Sunday, September 1, 2013

Uber Drivers Sue Over Company's Tipping Policy

This year, car-service firm Uber has become a darling of the tech/services crowd. The San Francisco-based enterprise, which recently received a $200-plus-million cash infusion from Google, features a unique selling proposition is its use of an application to arrange rides. Well, that sounds fine until one looks under the hood at who receives what cut of the passenger payment pie.

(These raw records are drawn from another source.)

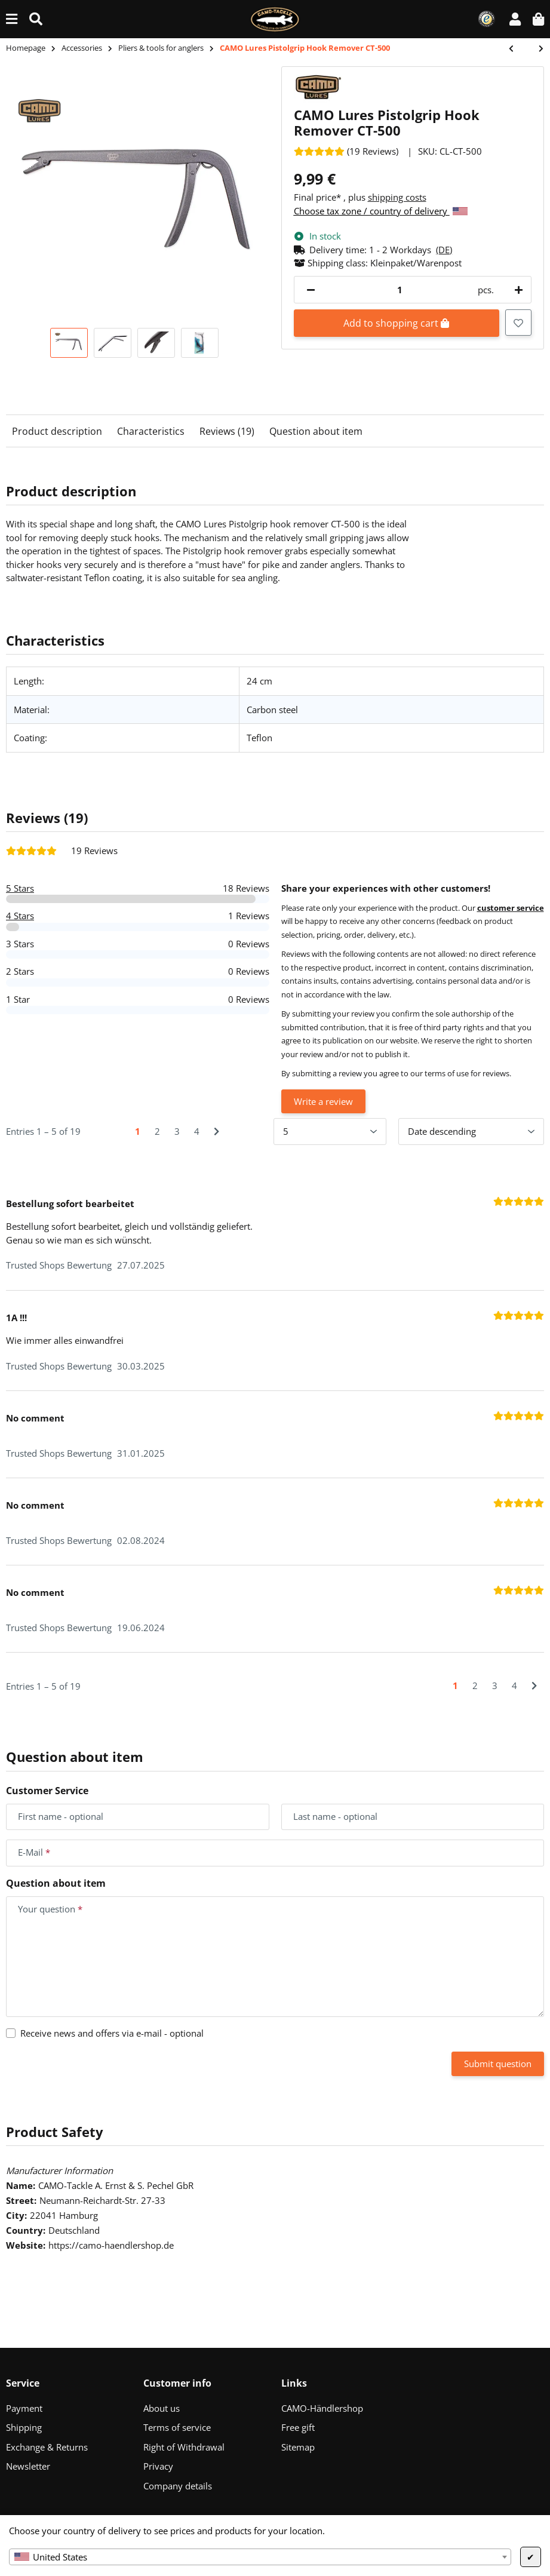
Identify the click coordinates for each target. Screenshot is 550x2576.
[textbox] (260, 2557)
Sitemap (298, 2447)
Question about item (315, 431)
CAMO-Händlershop (322, 2408)
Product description (57, 431)
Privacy (158, 2466)
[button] (515, 19)
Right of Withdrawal (184, 2447)
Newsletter (28, 2466)
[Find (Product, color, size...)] (35, 19)
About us (161, 2408)
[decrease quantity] (310, 290)
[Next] (216, 1131)
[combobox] (260, 2557)
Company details (177, 2486)
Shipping (24, 2427)
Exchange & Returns (47, 2447)
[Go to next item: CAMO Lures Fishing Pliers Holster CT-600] (535, 49)
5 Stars (20, 888)
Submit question (497, 2064)
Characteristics (151, 431)
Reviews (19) (226, 431)
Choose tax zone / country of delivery (381, 211)
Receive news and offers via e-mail (112, 2033)
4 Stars (20, 916)
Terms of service (177, 2427)
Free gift (298, 2427)
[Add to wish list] (518, 322)
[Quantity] (400, 290)
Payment (24, 2408)
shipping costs (397, 197)
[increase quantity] (516, 290)
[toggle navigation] (11, 19)
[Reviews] (346, 151)
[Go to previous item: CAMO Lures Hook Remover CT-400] (517, 49)
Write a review (323, 1101)
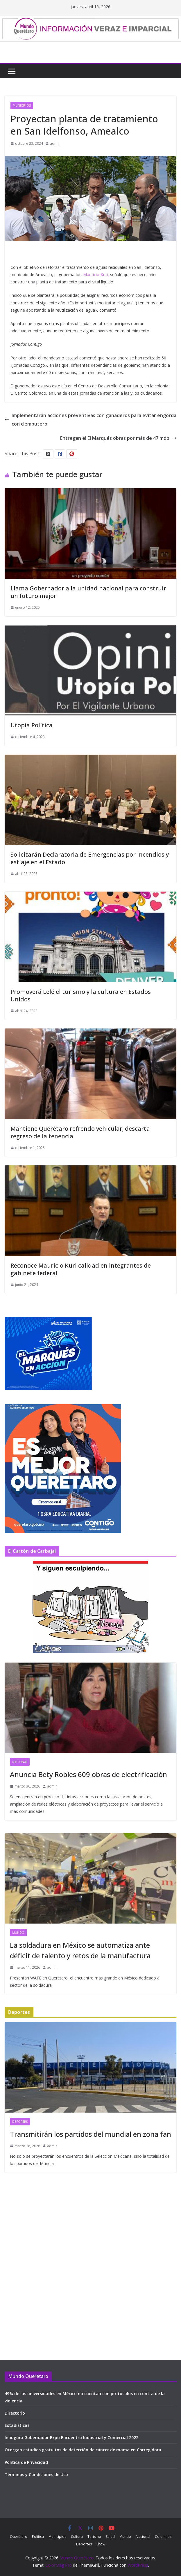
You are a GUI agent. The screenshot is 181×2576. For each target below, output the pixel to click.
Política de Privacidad (26, 2462)
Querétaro (18, 2536)
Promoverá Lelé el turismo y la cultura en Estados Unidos (80, 995)
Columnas (163, 2536)
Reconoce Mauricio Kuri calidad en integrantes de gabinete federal (80, 1269)
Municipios (22, 105)
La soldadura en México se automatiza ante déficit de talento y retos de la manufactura (80, 1950)
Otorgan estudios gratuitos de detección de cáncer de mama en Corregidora (83, 2450)
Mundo (18, 1933)
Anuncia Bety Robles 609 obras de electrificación (88, 1774)
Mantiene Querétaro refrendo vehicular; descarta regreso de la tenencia (80, 1132)
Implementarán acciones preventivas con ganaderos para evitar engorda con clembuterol (90, 419)
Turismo (94, 2536)
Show (100, 2544)
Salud (110, 2536)
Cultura (77, 2536)
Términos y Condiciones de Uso (36, 2474)
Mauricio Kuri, (96, 274)
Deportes (20, 2122)
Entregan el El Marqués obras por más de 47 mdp (118, 438)
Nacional (19, 1762)
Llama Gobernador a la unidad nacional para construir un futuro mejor (88, 592)
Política (38, 2536)
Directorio (15, 2413)
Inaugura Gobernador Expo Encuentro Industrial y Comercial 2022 (71, 2437)
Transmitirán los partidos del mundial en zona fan (90, 2134)
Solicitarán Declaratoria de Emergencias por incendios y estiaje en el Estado (89, 858)
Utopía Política (31, 725)
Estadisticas (17, 2425)
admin (55, 143)
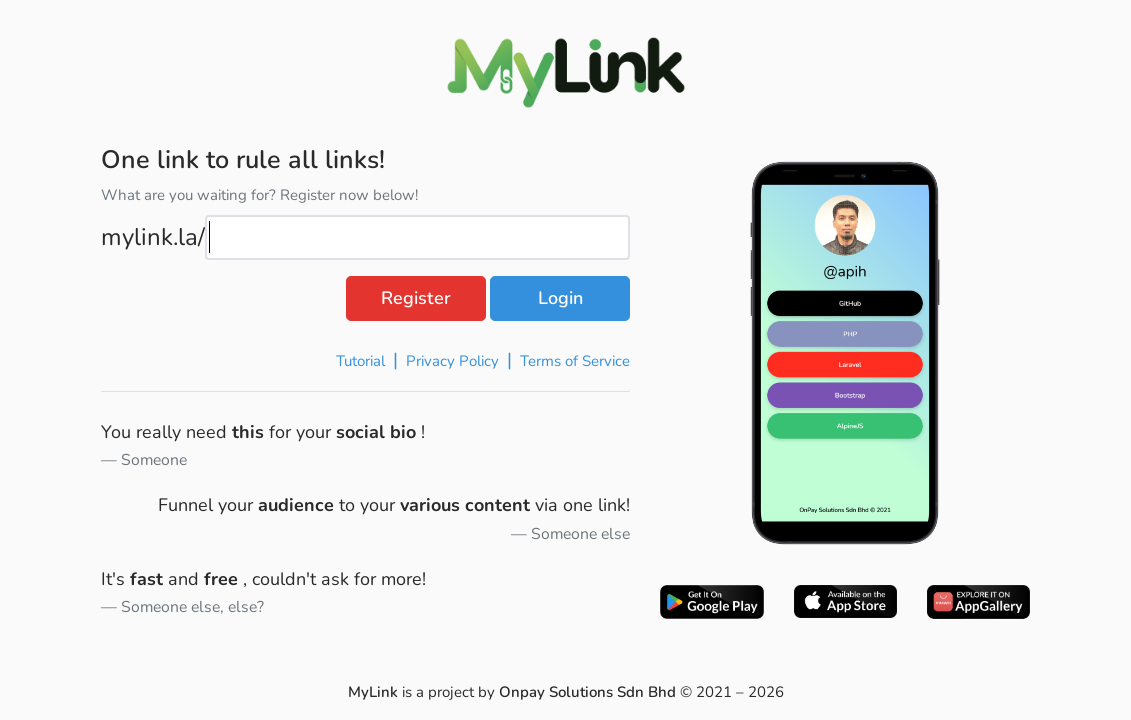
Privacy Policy (452, 361)
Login (560, 298)
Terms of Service (575, 361)
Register (416, 298)
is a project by (514, 692)
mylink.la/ (153, 237)
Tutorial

A lawsuit was recently filed alleging Uber is not paying tips that drivers believe they have earned. The story, initially reported by Bloomberg reporter Joshua Brustein, appeared in yesterday's sfgate.com. The plaintiffs assert that passengers in Uber's taxi service are charged a twenty percent tip. Somehow, according to the litigation, Uber drivers don't ever get the money; Uber pockets it. (The firm faces similar litigation in two other cities.)

Uber has dismissed the lawsuit as "frivolous." What's more interesting is Uber's use of the Amazon defense, i.e., their business is consumer friendly and bad guys are trying to "stifle innovation." Meanwhile, unregulated Uber is muscling into turf that is highly regulated and occupied by connected, entrenched interests. At the same time, Uber keeps the unregulated tips, thus improving margins as Amazon did by not charging state sales tax on transactions.

What's "frivolous" is Uber's claim that consumer friendliness is its business raison d'etre. Uber's assumption that "disruption" is an unqualified benefit is a spurious one. It's fine to compete: it's bullshit to drape ruthless competition in the falsely virtuous cloak of technological progress.